Try it »
Leaving out pictures, output exactly the lines below from the one that has "rental charges, installation" through the one that has "s a designer", and nothing else.
------------------------------------------------------------
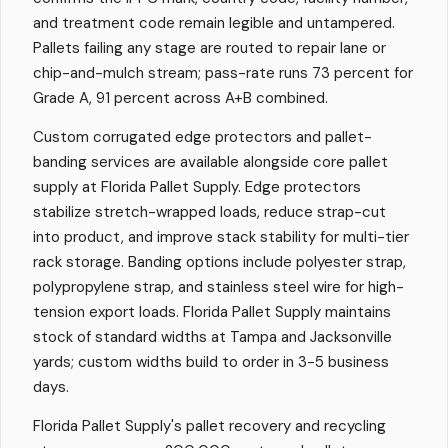
and treatment code remain legible and untampered.
Pallets failing any stage are routed to repair lane or
chip-and-mulch stream; pass-rate runs 73 percent for
Grade A, 91 percent across A+B combined.
Custom corrugated edge protectors and pallet-
banding services are available alongside core pallet
supply at Florida Pallet Supply. Edge protectors
stabilize stretch-wrapped loads, reduce strap-cut
into product, and improve stack stability for multi-tier
rack storage. Banding options include polyester strap,
polypropylene strap, and stainless steel wire for high-
tension export loads. Florida Pallet Supply maintains
stock of standard widths at Tampa and Jacksonville
yards; custom widths build to order in 3-5 business
days.
Florida Pallet Supply's pallet recovery and recycling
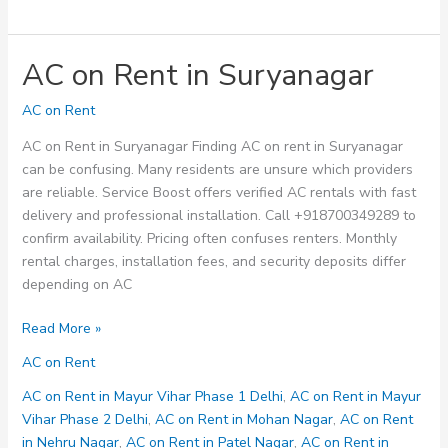
AC on Rent in Suryanagar
AC on Rent
AC on Rent in Suryanagar Finding AC on rent in Suryanagar
can be confusing. Many residents are unsure which providers
are reliable. Service Boost offers verified AC rentals with fast
delivery and professional installation. Call +918700349289 to
confirm availability. Pricing often confuses renters. Monthly
rental charges, installation fees, and security deposits differ
depending on AC
AC
Read More »
on
AC on Rent
Rent
in
AC on Rent in Mayur Vihar Phase 1 Delhi
,
AC on Rent in Mayur
Suryanagar
Vihar Phase 2 Delhi
,
AC on Rent in Mohan Nagar
,
AC on Rent
in Nehru Nagar
,
AC on Rent in Patel Nagar
,
AC on Rent in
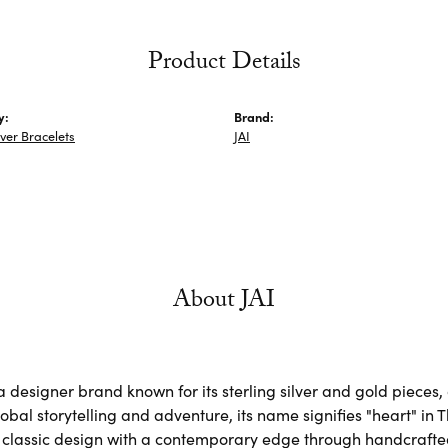
Product Details
y:
Brand:
lver Bracelets
JAI
About JAI
s a designer brand known for its sterling silver and gold piec
obal storytelling and adventure, its name signifies "heart" in 
classic design with a contemporary edge through handcrafted,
------------------------------------------------------------
Solution to this exercise »
rental charges, installation fees, and security deposits differ
depending on AC
AC
Read More »
on
AC on Rent
Rent
in
AC on Rent in Mayur Vihar Phase 1 Delhi
,
AC on Rent in Mayur
Suryanagar
Vihar Phase 2 Delhi
,
AC on Rent in Mohan Nagar
,
AC on Rent
in Nehru Nagar
,
AC on Rent in Patel Nagar
,
AC on Rent in
Product Details
y:
Brand:
lver Bracelets
JAI
About JAI
s a designer brand known for its sterling silver and gold piec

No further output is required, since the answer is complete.